__Exercise requirements__
If a record contains a picture, leave the picture out and transcribe everything else exactly.

__Data provided__
# # # # # # #

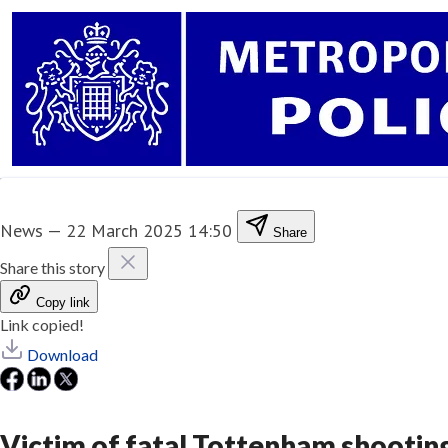
News
—
22 March 2025 14:50
Share
Share this story
Copy link
Link copied!
Download
Victim of fatal Tottenham shootin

# # # # # # #

__Solution to the problem__
News
—
22 March 2025 14:50
Share
Share this story
Copy link
Link copied!
Download
Victim of fatal Tottenham shootin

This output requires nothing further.